Stefano Procida

Personal information
- Date of birth: 14 February 1990 (age 36)
- Height: 1.85 m (6 ft 1 in)
- Position: Centre back

Team information
- Current team: Akragas

Youth career
- Torino
- 2008–2009: Napoli
- 2009–2010: Torino

Senior career*
- Years: Team / Apps / (Gls)
- 2010–2011: Ternana / 5 / (0)
- 2011–2012: Alessandria / 5 / (0)
- 2012: Visé / 0 / (0)
- 2012–2013: Brindisi FC
- 2013: Licata / 7 / (0)
- 2013–2014: Vibonese / 10 / (0)
- 2014–2015: Delta Rovigo / 19 / (0)
- 2015–2016: Derthona / 31 / (2)
- 2016: Cuneo / 7 / (0)
- 2016–2018: Pinerolo / 21 / (1)
- 2018: Matelica / 0 / (0)
- 2018: ASD Troina / 2 / (0)
- 2019: Real Giulianova / 1 / (0)
- 2019–: Akragas

= Stefano Procida =

Italian footballer

Stefano Procida (born 14 February 1990) is an Italian footballer who plays for A.S.D. Akragas 2018.

== Career ==
Procida started his professional career with Torino F.C. He was the member of the U17 team in 2006–07 season. In the next season Procida was a member of the U18 team as well as the reserve. On 31 January 2008 Procida was sold to S.S.C. Napoli in co-ownership deal for a nominal fee of €500. After 2 half seasons with Napoli reserve, Procida returned to Torino in January 2009 for free.

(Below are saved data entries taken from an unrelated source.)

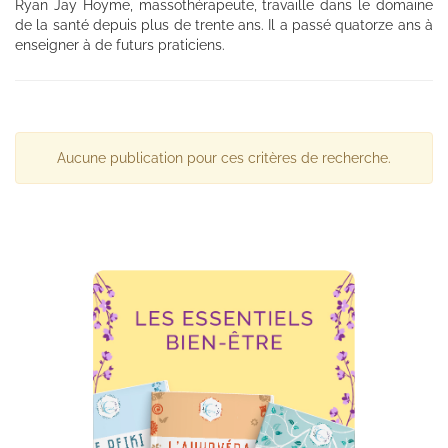
Ryan Jay Hoyme, massothérapeute, travaille dans le domaine
de la santé depuis plus de trente ans. Il a passé quatorze ans à
enseigner à de futurs praticiens.
Aucune publication pour ces critères de recherche.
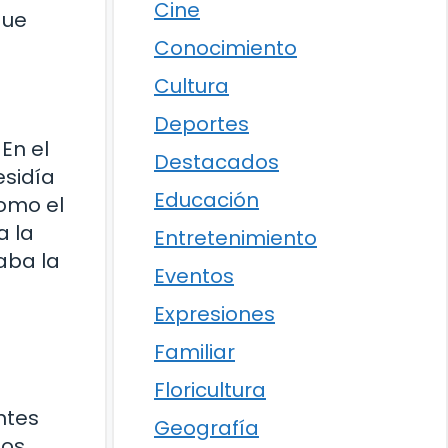
Cine
que
Conocimiento
Cultura
Deportes
 En el
Destacados
esidía
Educación
como el
a la
Entretenimiento
aba la
Eventos
Expresiones
Familiar
Floricultura
ntes
Geografía
los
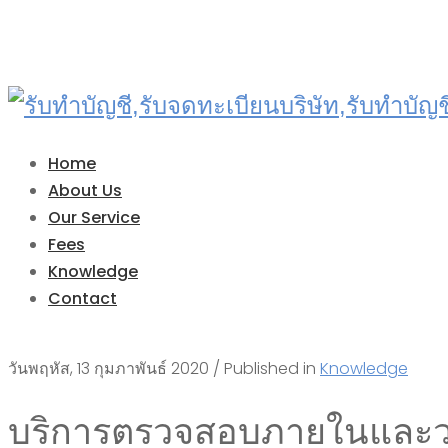
Home
About Us
Our Service
Fees
Knowledge
Contact
วันพฤหัส, 13 กุมภาพันธ์ 2020
/
Published in
Knowledge
บริการตรวจสอบภายในและวา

In January 2010 Procida was sold to Ternana in another co-ownership deal. In June 2010 Torino gave up the remain 50% registration rights. Procida played 5 games for Ternana in 2010–11 Lega Pro Prima Divisione. In January 2011 Procida left for fellow third division club Alessandria in a new co-ownership deal. Procida only played twice for his new club. The club finished as the last and relegated. In June 2011 Ternana also gave up the rights.

Procida only played 3 times in 2011–12 Lega Pro Seconda Divisione. In January 2012 Procida left for Belgian Second Division club Visé.

On 12 September 2019, Procida joined A.S.D. Akragas 2018.